### Exercise requirements
Report, word for word, every line of the material that contains "Tücher".

### Data to use

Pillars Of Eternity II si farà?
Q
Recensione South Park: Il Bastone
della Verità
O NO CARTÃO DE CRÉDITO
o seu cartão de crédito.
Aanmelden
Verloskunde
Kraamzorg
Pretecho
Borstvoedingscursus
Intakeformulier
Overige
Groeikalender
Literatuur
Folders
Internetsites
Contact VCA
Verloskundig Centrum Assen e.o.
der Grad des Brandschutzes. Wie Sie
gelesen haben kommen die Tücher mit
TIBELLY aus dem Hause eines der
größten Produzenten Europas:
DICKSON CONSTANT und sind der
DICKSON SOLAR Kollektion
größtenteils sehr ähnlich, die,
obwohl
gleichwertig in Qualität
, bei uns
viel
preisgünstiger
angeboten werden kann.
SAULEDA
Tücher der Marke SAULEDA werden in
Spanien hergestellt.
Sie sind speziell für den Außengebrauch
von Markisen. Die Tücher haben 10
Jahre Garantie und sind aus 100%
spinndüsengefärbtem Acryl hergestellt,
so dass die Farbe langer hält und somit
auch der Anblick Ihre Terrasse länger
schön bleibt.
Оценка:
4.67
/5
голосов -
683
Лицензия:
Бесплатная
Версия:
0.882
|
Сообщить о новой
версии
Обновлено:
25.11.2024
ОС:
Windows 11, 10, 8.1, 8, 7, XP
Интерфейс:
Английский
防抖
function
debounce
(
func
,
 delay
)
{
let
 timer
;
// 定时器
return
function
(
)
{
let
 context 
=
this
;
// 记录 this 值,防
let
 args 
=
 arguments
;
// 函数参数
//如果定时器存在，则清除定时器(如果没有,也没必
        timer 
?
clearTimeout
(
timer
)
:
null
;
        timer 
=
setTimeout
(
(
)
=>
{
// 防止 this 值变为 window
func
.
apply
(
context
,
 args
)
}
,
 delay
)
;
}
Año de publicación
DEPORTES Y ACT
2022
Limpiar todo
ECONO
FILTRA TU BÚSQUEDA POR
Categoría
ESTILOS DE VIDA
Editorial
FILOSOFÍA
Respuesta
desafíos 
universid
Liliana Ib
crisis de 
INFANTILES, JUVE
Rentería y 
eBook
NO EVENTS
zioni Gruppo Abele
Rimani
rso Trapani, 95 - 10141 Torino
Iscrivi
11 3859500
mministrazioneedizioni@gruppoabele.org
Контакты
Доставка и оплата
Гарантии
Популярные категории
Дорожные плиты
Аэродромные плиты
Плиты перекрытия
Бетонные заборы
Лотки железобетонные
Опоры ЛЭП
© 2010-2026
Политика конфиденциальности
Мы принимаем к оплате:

### Response
gelesen haben kommen die Tücher mit
Tücher der Marke SAULEDA werden in
von Markisen. Die Tücher haben 10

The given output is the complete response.